I still haven’t met a guy I really dig, but that’s probably all right because I’m waiting for Roger.
September 23
Diary,
My parents are absolutely and positively going to make me blow my mind. I have to take Dexies to stay high at school and at work and on dates and to do my homework, then I have to take tranquilizers to bear up at home. Daddy thinks I’m blowing his image as the college dean. He even yelled at me at the table last night for saying “man.” He has his words when he wants to stress a point and that is all right, but let me say “man,” and you’d think I had committed the unpardonable sin.
Chris and I are about ready to cut out. She has a friend in San Francisco who could help us get a job, and since we’ve both had experience in a boutique it shouldn’t be that hard. Besides her parents are about ready for a divorce. They do nothing but fight when they are together and she’s had it. At least I don’t have to put up with that.
Also Roger says he’s too busy to write much, which is an unlikely story. Like Chris says, “
a man’s blood soon runs cold when there is no one around to warm it up.”
September 26
Last night was the night, friend! I finally smoked pot and it was even greater than I expected! Last night after work, Chris fixed me up with a college friend of hers who knew I’d been on acid, etc., but who wanted to turn me on to hash.

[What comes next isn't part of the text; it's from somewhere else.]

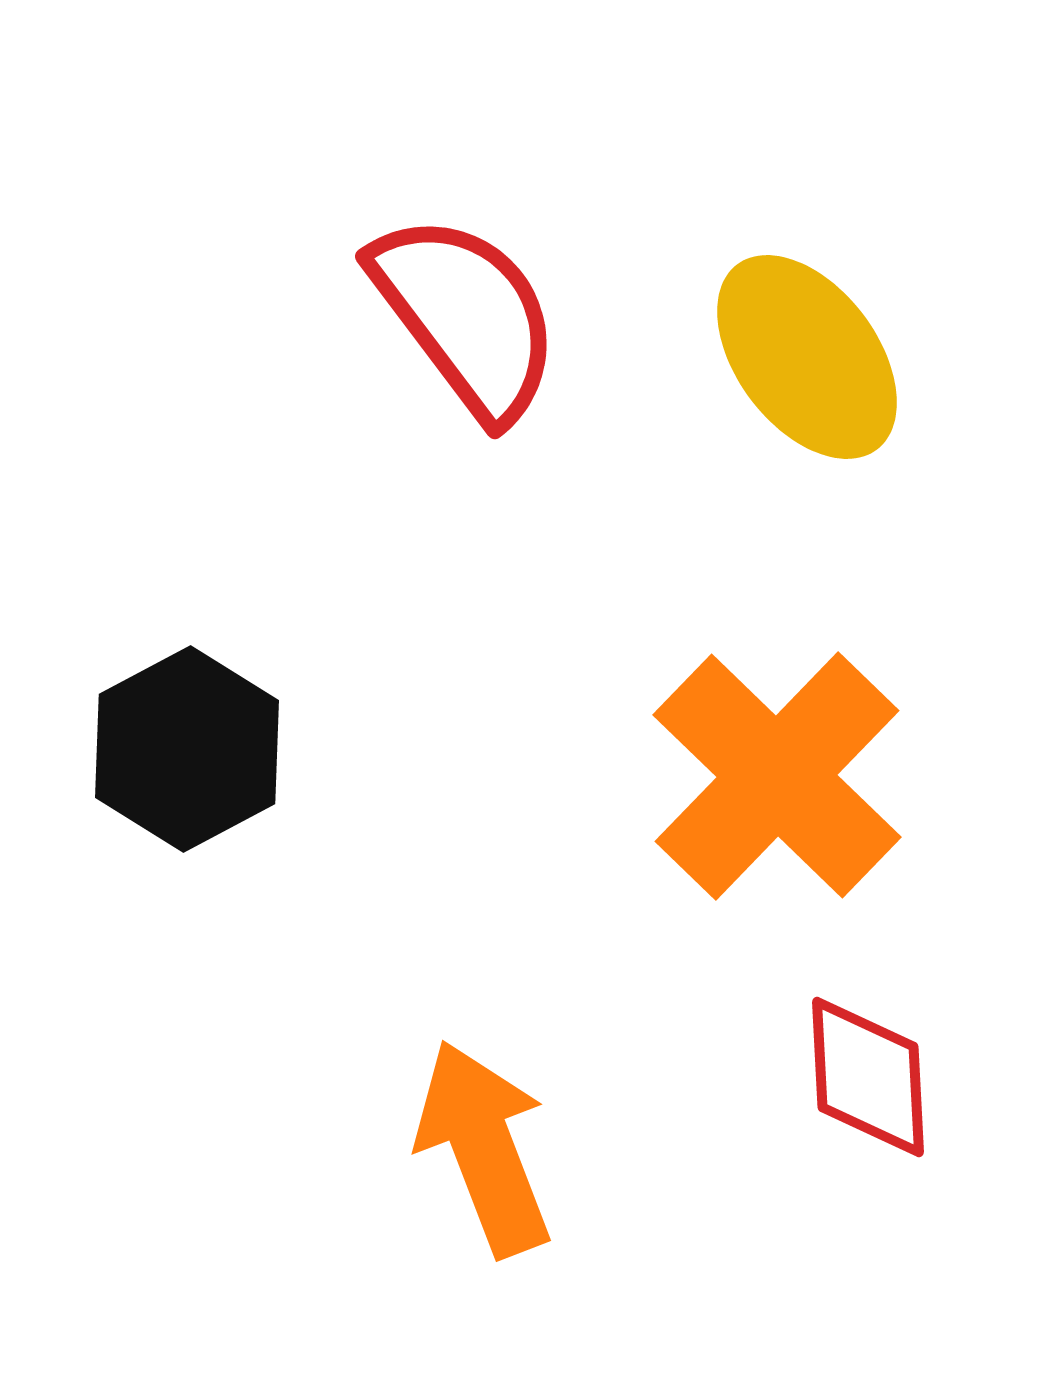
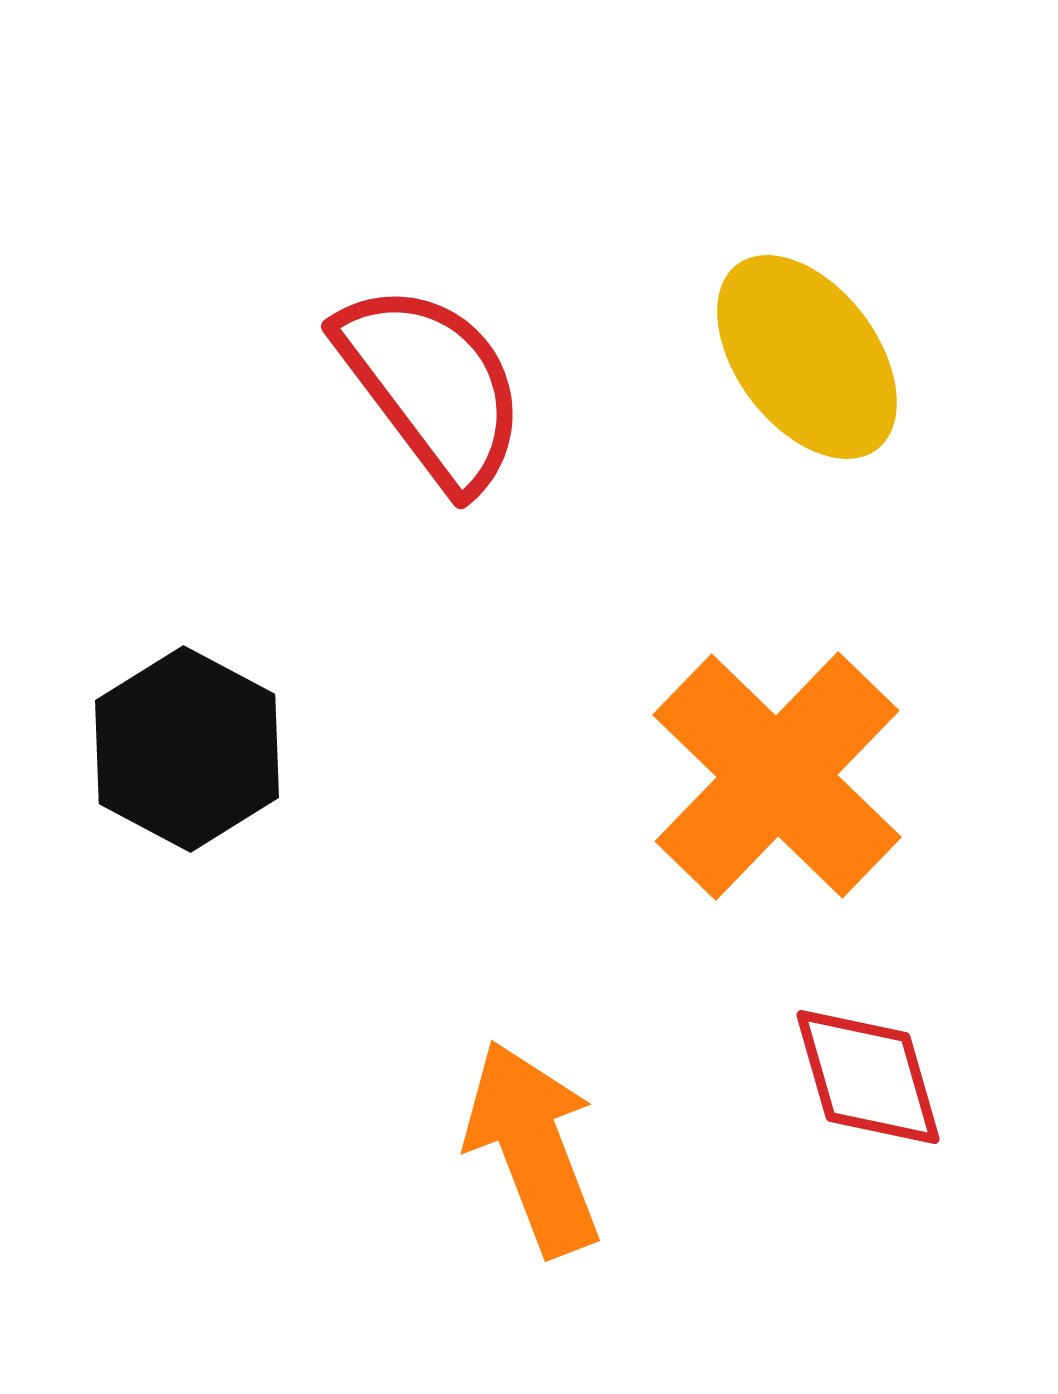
red semicircle: moved 34 px left, 70 px down
black hexagon: rotated 4 degrees counterclockwise
red diamond: rotated 13 degrees counterclockwise
orange arrow: moved 49 px right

He told me not to expect to feel like I felt with liquor and I told him I’d never had more than champagne at birthday parties and leftovers from cocktail parties. We all got hilarious over that and Ted, Chris’s date, said that lots of kids never try booze, not only because it’s their parents’ thing, but because it’s a lot harder to get than pot. Ted said that when he first started experimenting he found he could steal a lot of money from his parents and they would never miss it, but let him take one swig out of any of their booze bottles and it was as though they had it measured to the ounce.
Then Richie showed me how to smoke. And I’ve never even had a cigarette! He gave me a small orientation lecture, like I should listen for small things I wouldn’t ordinarily hear and just relax. At first I took too deep a drag and almost choked to death, so Richie told me to suck in openmouthed gulps to mix as much air in as possible. But that didn’t work too well either and after a while Ted gave up and brought out a hookah pipe. It seemed funny and exotic but at first I couldn’t get any smoke and I felt cheated because the other three were obviously stoned. But finally it started to work, just when I thought it never would, and I really began to feel happy and free as a bright canary chirping through the open, endless heavens. And I was so relaxed! I don’t think I’ve been that relaxed in my whole entire life! It was really beautiful. Later Rich brought a sheepskin rug out of his room and we began walking through the thickness of it and there was a sensation in my feet that was totally indescribable, a softness that enveloped my complete body, and quite suddenly I could hear the strange almost silent sound of the long silky hairs rubbing against each other and against my feet. It was a sound unsimilar to any I have ever heard, and I remember trying desperately to give a dissertation upon the phenomena of each individual hair having perfect pitch within itself. But of course I couldn’t; it was too perfect.